スキンヘッドの農水相が就任まもなく辞任となったわけだが、どうも追い込んだ側がビョーキではないかと感じられてならない。

先日、新閣僚に聞くとかいうテレビ中継を録画で見た。明らかに直前まで官僚のブリーフィングを受けて、それが頭から消えないうちに初会見に臨んだと思しき人もいたが、遠藤氏は自分の考えを自分の言葉で述べていたように感じた。

たぶんそのことは会場にいた記者にも伝わったようで、他の多くの新任大臣にはまず政治資金に関する金太郎飴の質問をぶつけたのに比べて、この人にはちゃんと管掌の農政に関する質問を投げたのだった。

農水大臣だけはやりたくなかったという発言がこの時のものだったかどうかは忘れたが、利益誘導を企む人なら、まさかそんな核心に触れるような饅頭怖い的発言をする筈がない。

いや、もちろんメディアの意図は再チャレンジで立ち上がろうとする安倍内閣に対して早いうちに致命傷を見舞うことにあることは解る。

しかし、今更ながら言わせてもられば、「政」によるカバナンスが弱体化すれば「官」による官のための支配が強くなるだけだ。どうも目先の政局花火の導火線に着火したいがために大戦略を見失っているような気がしてならない。

スキャンダルを表沙汰にするのは、新大臣の仕事振りを暫く静かに見守りその評価が明らかになってからでも遅くは無かったのではないか。もしも馬脚を顕すような事態になったらその時に徹底的に攻めればよろしい。

asahi.comの2007年09月03日13時50分の記事=「『エンタケさん』、選挙では苦戦 辞任した遠藤農水相」を読むと

自らを「愚直にして不器用」と評し、パフォーマンス嫌いを公言。常に持論の「地方が良くならなければ、国が良くなるはずがない」「森なき民は滅び、農なき国は衰退する」という言葉を口にし、地方重視の立場を強調してきた。
とあり、まるでそういう人にこそ大臣をやって欲しかったと言っているようにも聞こえる。
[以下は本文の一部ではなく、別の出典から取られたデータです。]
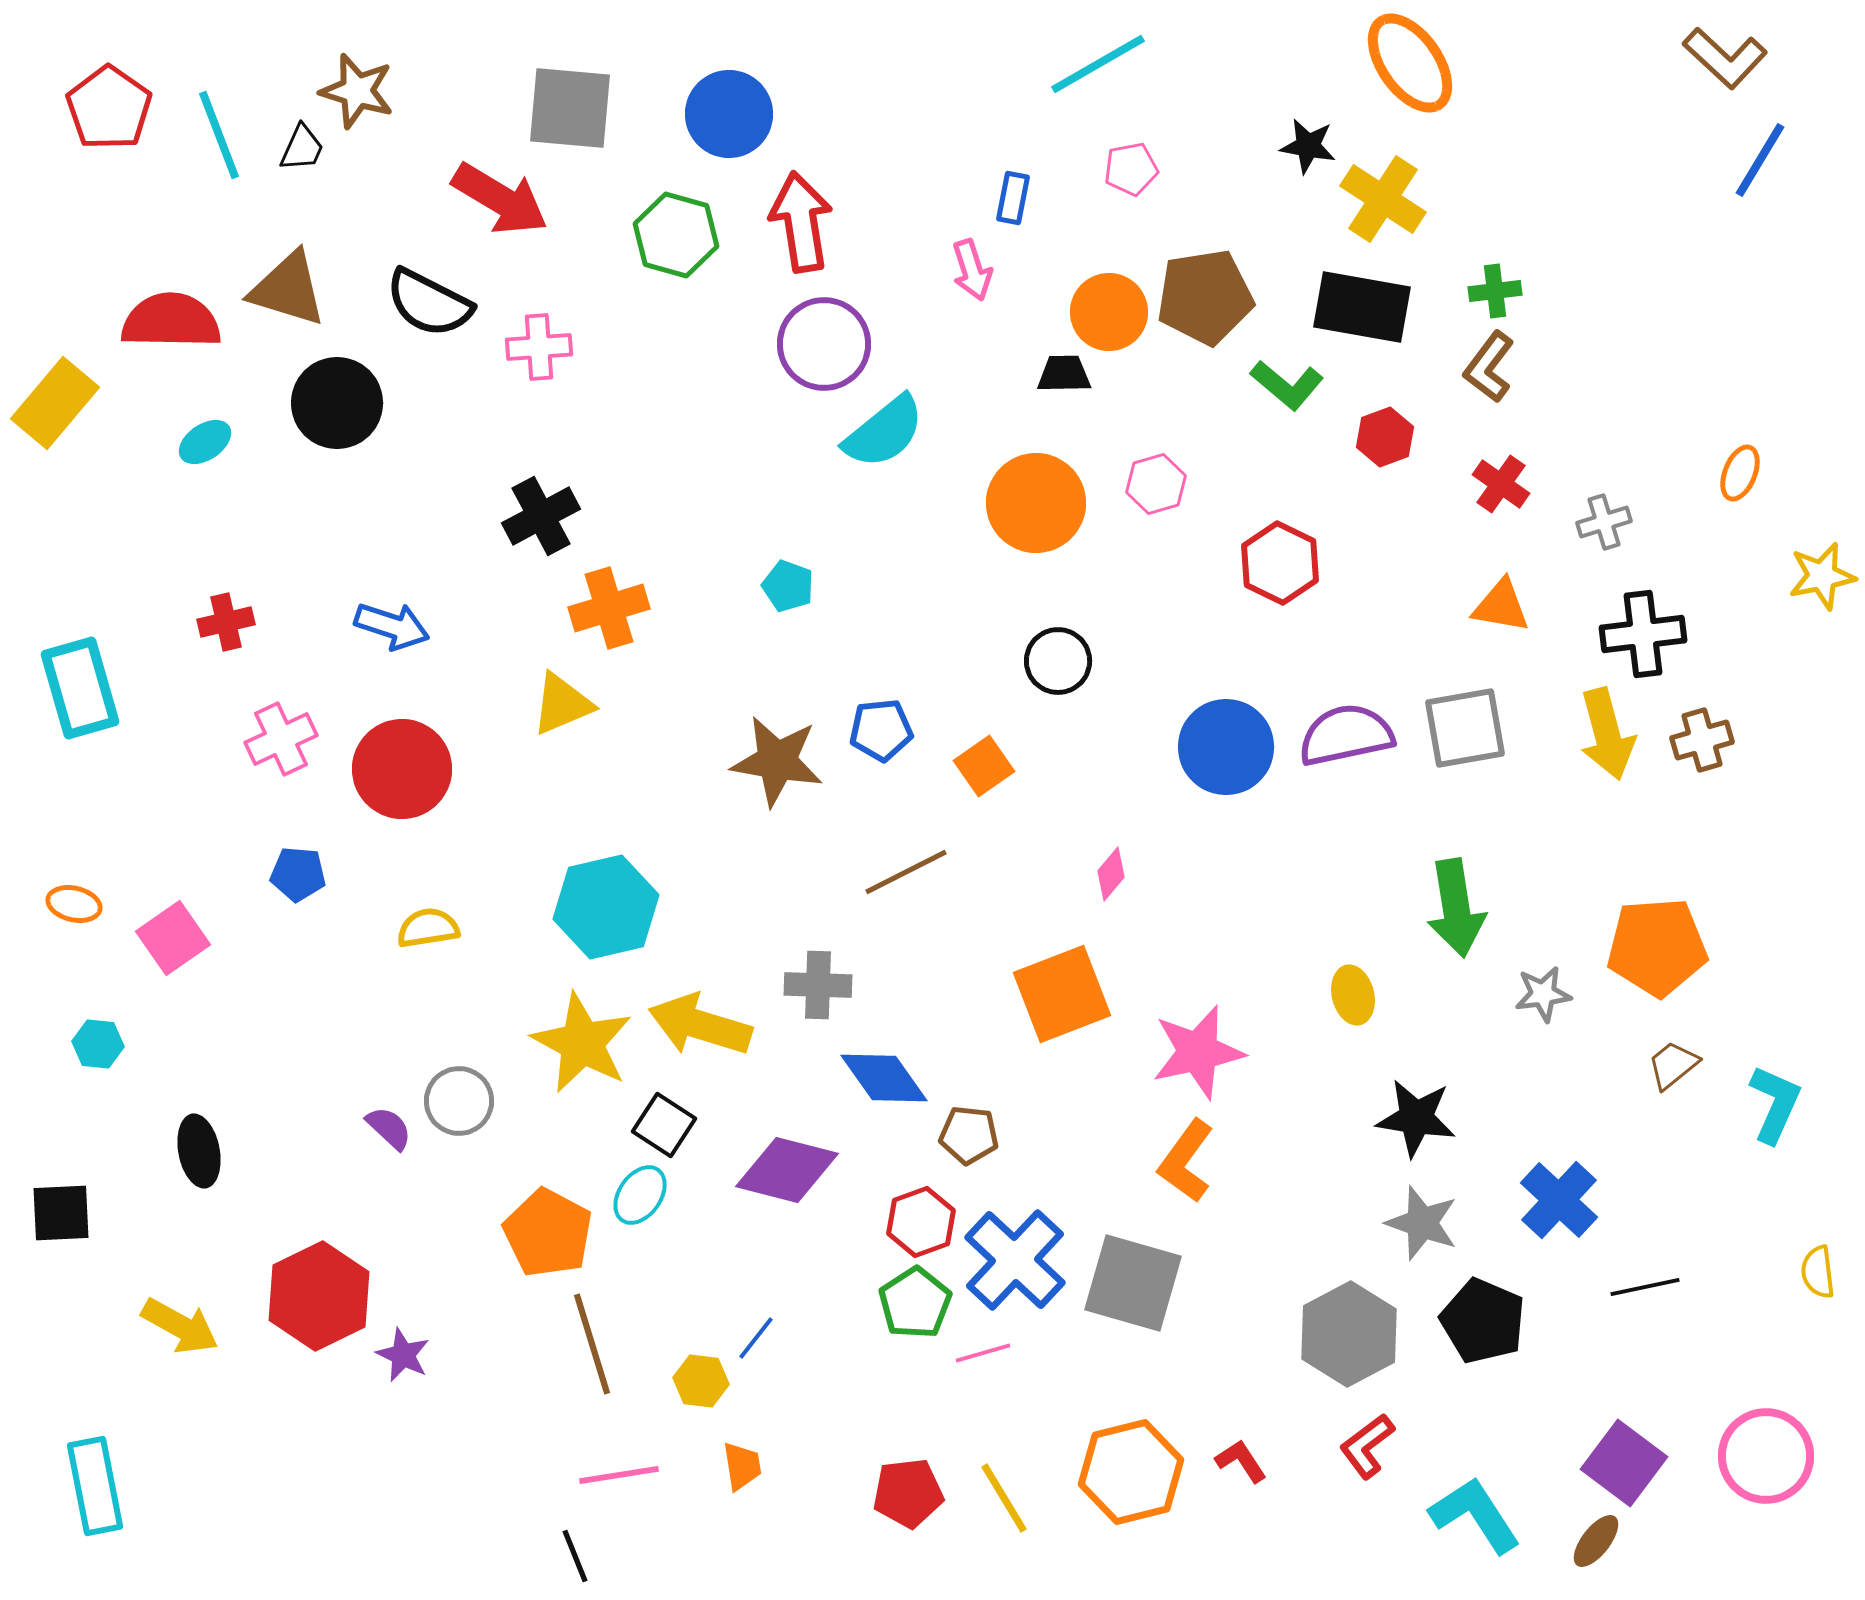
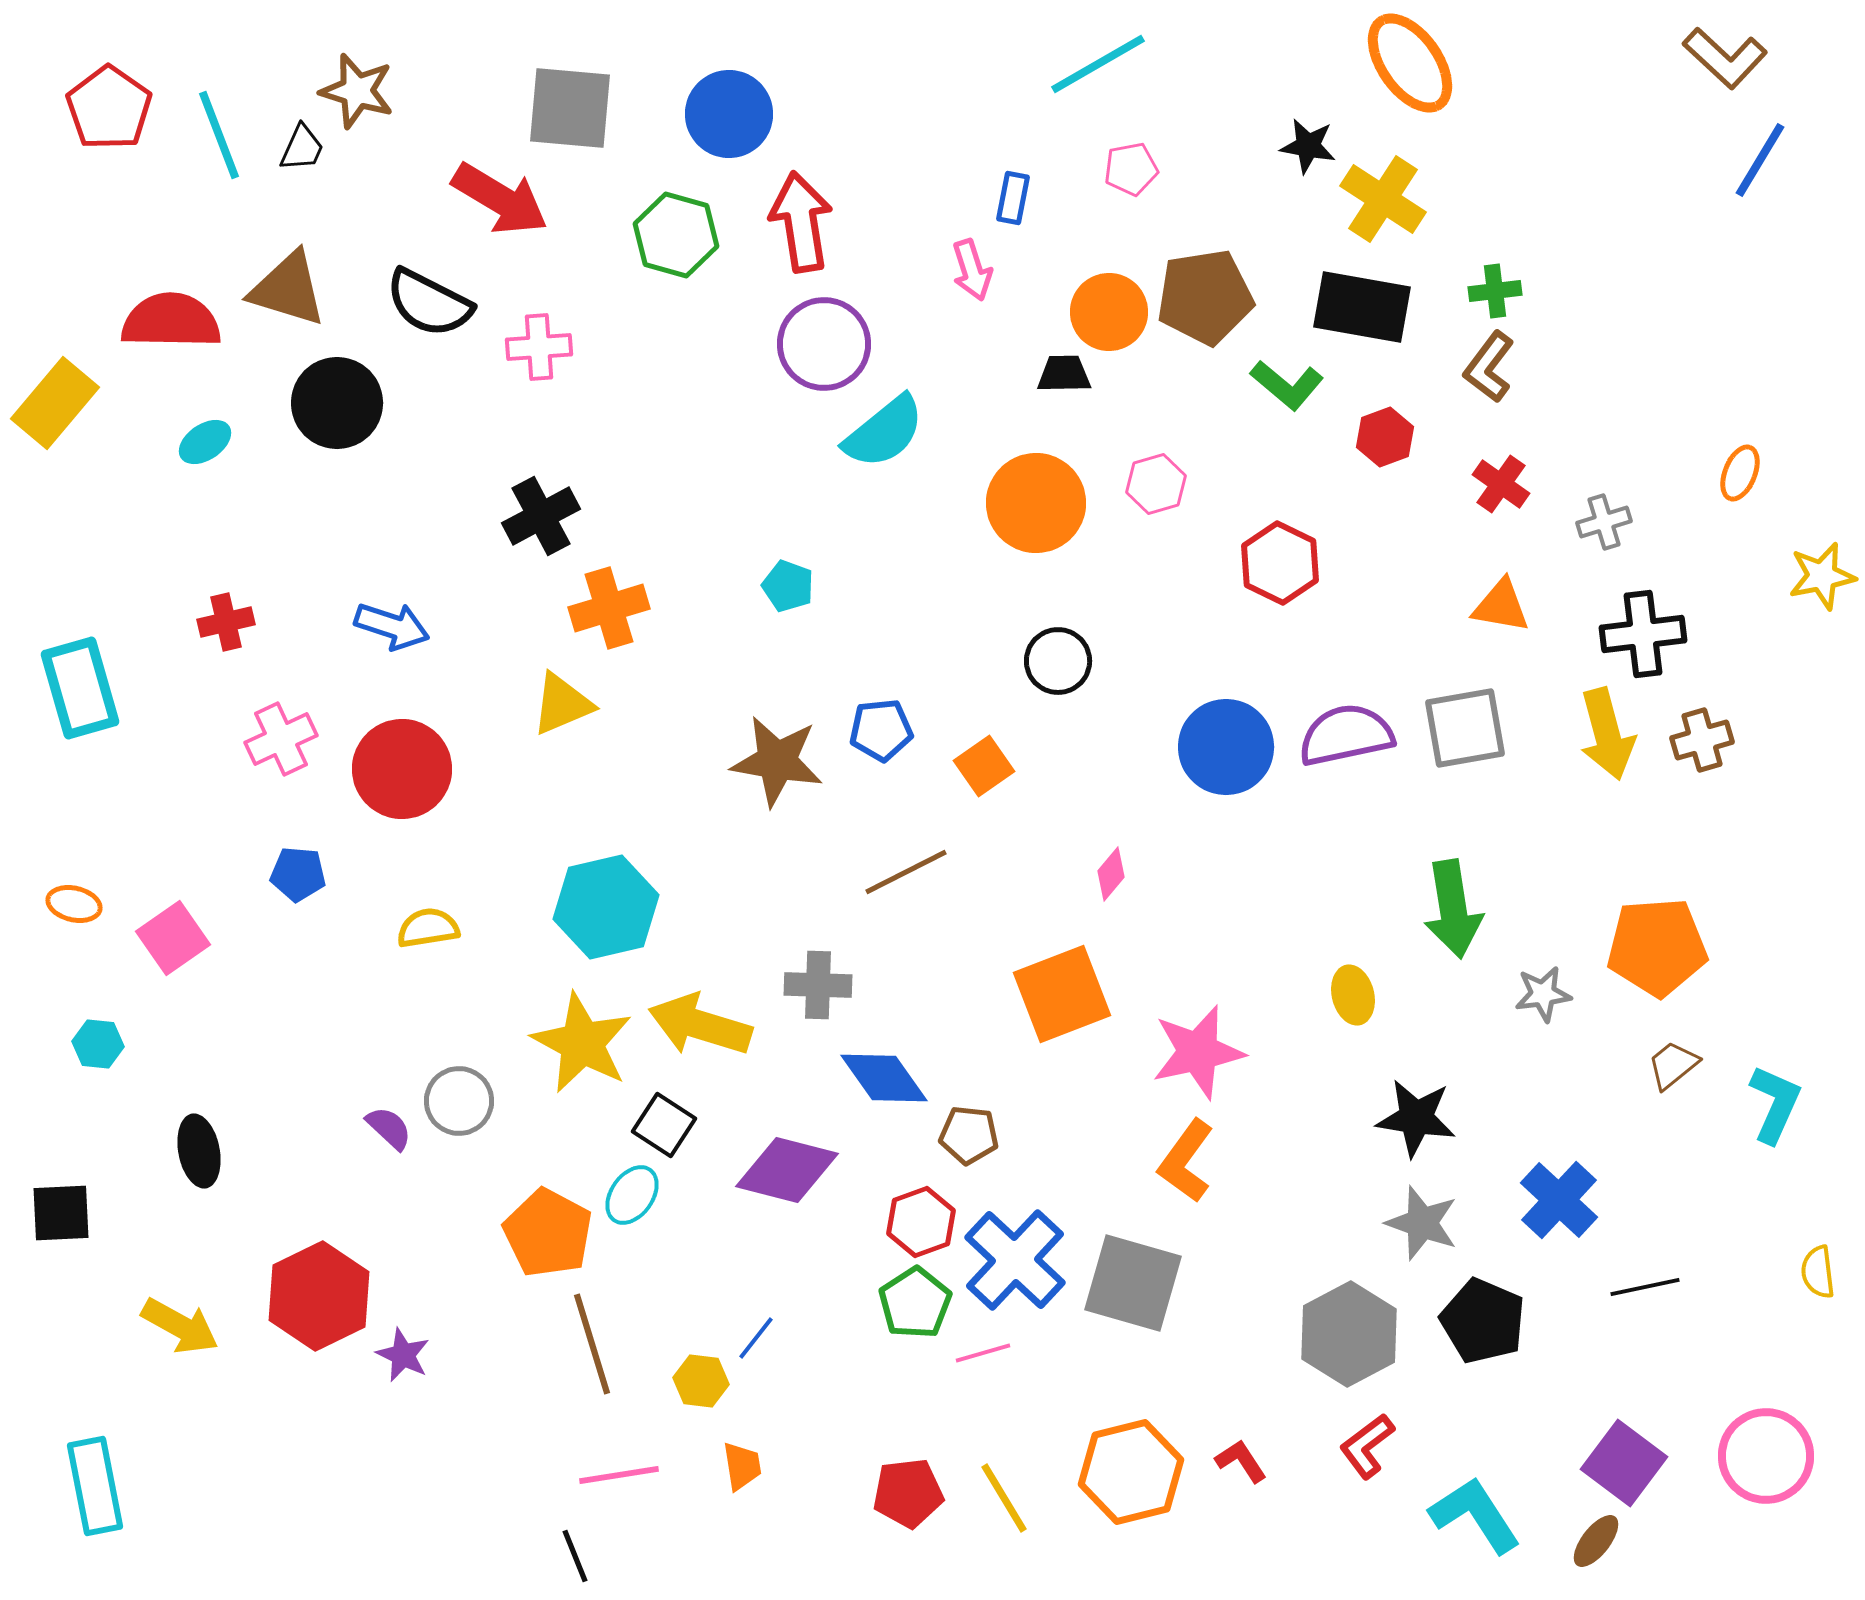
green arrow at (1456, 908): moved 3 px left, 1 px down
cyan ellipse at (640, 1195): moved 8 px left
政治家というのは発酵食品みたいなものであって、多くの場合、ただの健康な常識人では務まらず、何らかの菌の作用があって初めて政治家たりえている存在ではないかと感じる。問題はその菌が国民にとって価値ある味わいを出し得ているかどうかである。

このところメディアは面白いようにパンチが当たって久々に自らの権力に酔っているところもあるのだろう。レストランで、ブルーチーズに青カビがついてるとクレームをつけるような呆れた客に似ていないでもない。